O Papa Francisco foi recebido esta quarta-feira na Casa Branca por Barack Obama, num dos pontos mais aguardados da sua visita aos Estados Unidos e deixou logo bem claro no seu discurso de boas-vindas que não pretende disfarçar os temas que preocupam a Igreja americana em nome da diplomacia.
A presidência de Obama tem visto um acentuar de conflitos entre católicos e o governo, nomeadamente devido a questões de liberdade religiosa.

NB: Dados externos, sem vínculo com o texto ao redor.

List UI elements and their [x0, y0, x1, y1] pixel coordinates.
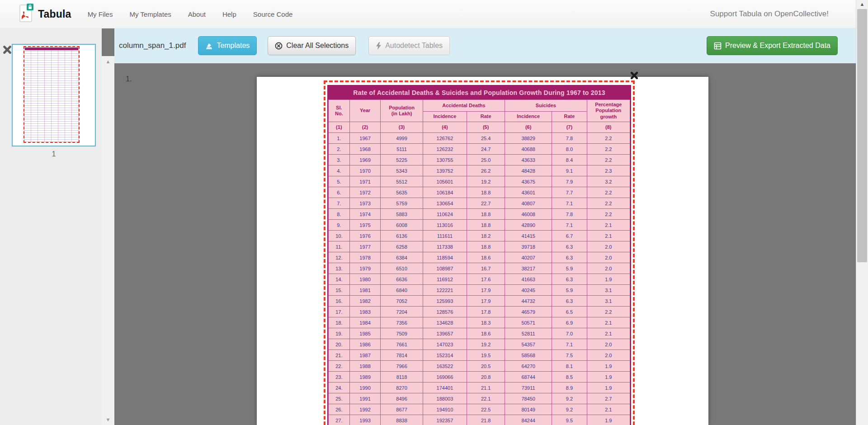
table-cell: 6.5: [552, 307, 587, 317]
table-cell: 2.: [329, 144, 350, 155]
table-cell: 18.3: [467, 317, 505, 328]
table-cell: 2.1: [587, 328, 630, 339]
table-cell: 6840: [381, 285, 423, 296]
table-cell: 1990: [349, 382, 381, 393]
preview-export-button[interactable]: Preview & Export Extracted Data: [707, 36, 838, 55]
table-cell: 16.: [329, 296, 350, 307]
table-cell: 7.5: [552, 350, 587, 361]
table-cell: 1985: [349, 328, 381, 339]
table-cell: 130755: [423, 155, 467, 165]
table-cell: 1975: [349, 220, 381, 231]
table-cell: 8.9: [552, 382, 587, 393]
nav-about[interactable]: About: [188, 10, 206, 18]
brand[interactable]: Tabula: [19, 4, 71, 24]
table-cell: 117338: [423, 241, 467, 252]
table-cell: 188003: [423, 393, 467, 404]
table-cell: 2.2: [587, 198, 630, 209]
table-cell: 5225: [381, 155, 423, 165]
table-cell: 7.1: [552, 220, 587, 231]
table-colnumber-cell: (4): [423, 122, 467, 133]
scrollbar-thumb[interactable]: [857, 9, 867, 262]
table-cell: 64270: [505, 361, 552, 372]
templates-button[interactable]: Templates: [198, 36, 257, 55]
table-cell: 50571: [505, 317, 552, 328]
table-cell: 17.9: [467, 285, 505, 296]
table-cell: 134628: [423, 317, 467, 328]
selection-close-button[interactable]: [630, 71, 638, 80]
nav-my-templates[interactable]: My Templates: [129, 10, 171, 18]
autodetect-tables-button[interactable]: Autodetect Tables: [368, 36, 450, 55]
sidebar-scrollbar[interactable]: ▲ ▼: [102, 56, 114, 425]
pdf-table-region: Rate of Accidental Deaths & Suicides and…: [327, 85, 631, 425]
table-row: 13.1979651010898716.7382175.92.0: [329, 263, 630, 274]
table-cell: 9.2: [552, 404, 587, 415]
support-link[interactable]: Support Tabula on OpenCollective!: [710, 9, 829, 19]
clear-all-selections-button[interactable]: Clear All Selections: [268, 36, 356, 55]
table-cell: 46008: [505, 209, 552, 220]
nav-my-files[interactable]: My Files: [88, 10, 113, 18]
table-cell: 12.: [329, 252, 350, 263]
table-cell: 27.: [329, 415, 350, 425]
table-cell: 2.0: [587, 241, 630, 252]
table-cell: 24.7: [467, 144, 505, 155]
table-cell: 18.6: [467, 328, 505, 339]
table-cell: 8.4: [552, 155, 587, 165]
table-cell: 73911: [505, 382, 552, 393]
table-row: 21.1987781415231419.5585687.52.0: [329, 350, 630, 361]
table-header-cell: Sl. No.: [329, 100, 350, 122]
table-cell: 1970: [349, 165, 381, 176]
nav-help[interactable]: Help: [222, 10, 236, 18]
table-cell: 22.: [329, 361, 350, 372]
table-colnumber-cell: (2): [349, 122, 381, 133]
scroll-up-icon[interactable]: ▲: [102, 59, 114, 64]
templates-label: Templates: [217, 42, 250, 50]
table-cell: 7.8: [552, 209, 587, 220]
table-cell: 7966: [381, 361, 423, 372]
table-row: 11.1977625811733818.8397186.32.0: [329, 241, 630, 252]
table-cell: 6510: [381, 263, 423, 274]
table-cell: 39718: [505, 241, 552, 252]
table-row: 18.1984735613462818.3505716.92.1: [329, 317, 630, 328]
table-cell: 38217: [505, 263, 552, 274]
table-cell: 43601: [505, 187, 552, 198]
table-cell: 125993: [423, 296, 467, 307]
pdf-page[interactable]: Rate of Accidental Deaths & Suicides and…: [257, 77, 708, 425]
table-cell: 130654: [423, 198, 467, 209]
window-scrollbar[interactable]: ▲: [856, 0, 868, 425]
table-cell: 7.9: [552, 176, 587, 187]
table-cell: 1974: [349, 209, 381, 220]
table-cell: 6.3: [552, 274, 587, 285]
table-row: 4.1970534313975226.2484289.12.3: [329, 165, 630, 176]
table-cell: 111611: [423, 231, 467, 241]
scrollbar-up-icon[interactable]: ▲: [856, 1, 868, 7]
table-cell: 1.9: [587, 274, 630, 285]
table-cell: 8.: [329, 209, 350, 220]
table-cell: 2.1: [587, 404, 630, 415]
pdf-table-title: Rate of Accidental Deaths & Suicides and…: [328, 86, 630, 99]
table-cell: 40688: [505, 144, 552, 155]
scroll-down-icon[interactable]: ▼: [102, 417, 114, 422]
brand-title: Tabula: [38, 8, 71, 20]
table-cell: 6.3: [552, 252, 587, 263]
table-colnumber-cell: (8): [587, 122, 630, 133]
table-cell: 122221: [423, 285, 467, 296]
table-row: 19.1985750913965718.6528117.02.1: [329, 328, 630, 339]
table-colnumber-cell: (6): [505, 122, 552, 133]
remove-page-button[interactable]: [3, 45, 12, 54]
table-cell: 1993: [349, 415, 381, 425]
table-cell: 44732: [505, 296, 552, 307]
table-cell: 3.: [329, 155, 350, 165]
table-subheader-cell: Rate: [552, 112, 587, 122]
page-thumbnail[interactable]: [12, 44, 96, 146]
table-cell: 116912: [423, 274, 467, 285]
table-cell: 118594: [423, 252, 467, 263]
nav-source-code[interactable]: Source Code: [253, 10, 293, 18]
table-cell: 1973: [349, 198, 381, 209]
table-row: 17.1983720412857617.8465796.52.2: [329, 307, 630, 317]
table-cell: 23.: [329, 372, 350, 382]
table-cell: 7509: [381, 328, 423, 339]
table-cell: 9.1: [552, 165, 587, 176]
table-cell: 6384: [381, 252, 423, 263]
table-cell: 1981: [349, 285, 381, 296]
table-cell: 9.: [329, 220, 350, 231]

No âmbito da sua reforma do sistema de saúde – conhecida como ObamaCare – o Presidente pretende obrigar muitas instituições religiosas a fornecer aos seus funcionários seguros de saúde que incluem a cobertura de contraceptivos e de medicamentos abortivos, sob pena de pagamento de multas incomportáveis. As tentativas de encontrar uma solução para este dilema não foram bem-sucedidos e tudo indica que apenas o Supremo Tribunal, ou uma nova administração, conseguirá resolver o problema.
Ao mesmo tempo foi na administração de Obama, e com forte encorajamento da sua parte, que se legalizou o casamento entre pessoas do mesmo sexo em todo o país, o que tem levado a uma série de eventos que a Igreja interpreta como graves ameaças à liberdade religiosa. Há casos de donos de pastelarias e de floristas que foram multados por se recusarem a servir casamentos homossexuais e mais recentemente uma funcionária pública foi detida por se recusar a assinar certidões de casamento entre pessoas do mesmo sexo.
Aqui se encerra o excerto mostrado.